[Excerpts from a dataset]
◇ ◇ ◇

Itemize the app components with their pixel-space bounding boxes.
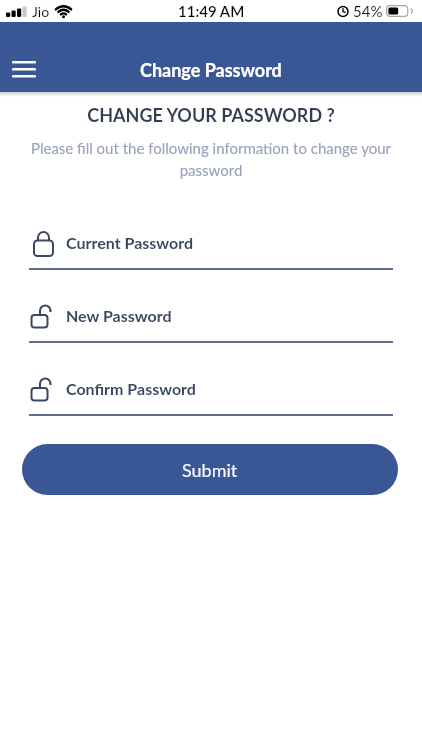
staticText: CHANGE YOUR PASSWORD ? <box>0 104 422 126</box>
staticText: New Password <box>66 306 172 325</box>
staticText: 54% <box>353 2 383 20</box>
staticText: Change Password <box>140 59 282 81</box>
staticText: Confirm Password <box>66 379 196 398</box>
staticText: Please fill out the following informatio… <box>0 139 422 179</box>
button[interactable] <box>8 55 40 83</box>
button[interactable]: Confirm Password <box>0 371 422 416</box>
staticText: Jio <box>32 3 50 20</box>
staticText: Current Password <box>66 233 194 252</box>
button[interactable]: New Password <box>0 298 422 343</box>
button[interactable]: Current Password <box>0 225 422 270</box>
staticText: 11:49 AM <box>178 2 245 20</box>
staticText: Submit <box>182 459 238 481</box>
button[interactable]: Submit <box>22 444 398 495</box>
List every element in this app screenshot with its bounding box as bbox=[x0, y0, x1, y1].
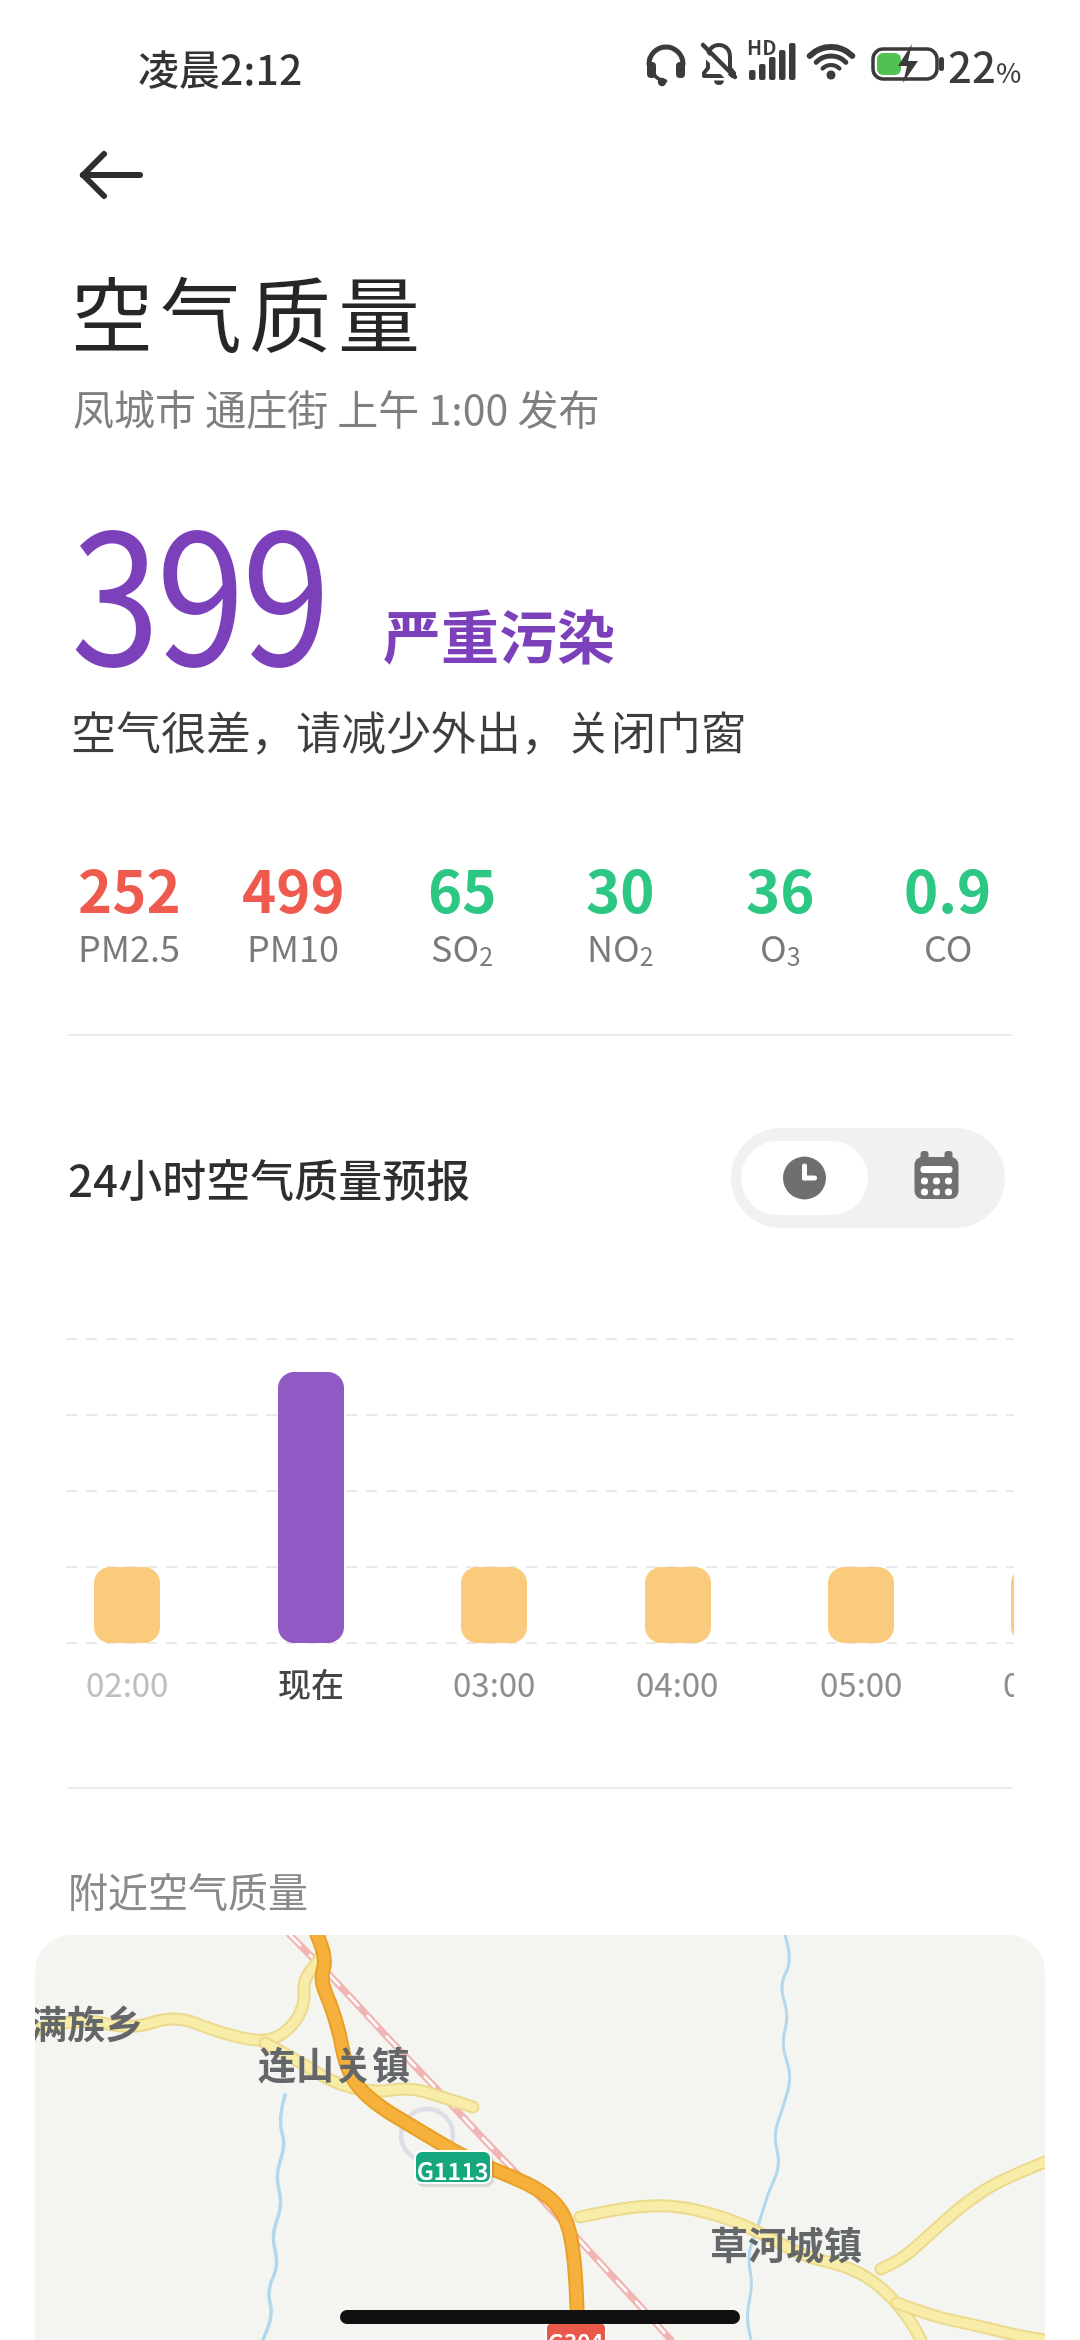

◇ ◇ ◇

**GOAL OF THE EXERCISE**
The answer consists of the records repeated exactly, without any images.

**YOUR RESPONSE**
Itemize the app components with their pixel-space bounding boxes.
staticText: CHANGE YOUR PASSWORD ? <box>0 104 422 126</box>
staticText: New Password <box>66 306 172 325</box>
staticText: 54% <box>353 2 383 20</box>
staticText: Change Password <box>140 59 282 81</box>
staticText: Confirm Password <box>66 379 196 398</box>
staticText: Please fill out the following informatio… <box>0 139 422 179</box>
button[interactable] <box>8 55 40 83</box>
button[interactable]: Confirm Password <box>0 371 422 416</box>
staticText: Jio <box>32 3 50 20</box>
staticText: Current Password <box>66 233 194 252</box>
button[interactable]: New Password <box>0 298 422 343</box>
button[interactable]: Current Password <box>0 225 422 270</box>
staticText: 11:49 AM <box>178 2 245 20</box>
staticText: Submit <box>182 459 238 481</box>
button[interactable]: Submit <box>22 444 398 495</box>
List every element in this app screenshot with its bounding box as bbox=[x0, y0, x1, y1].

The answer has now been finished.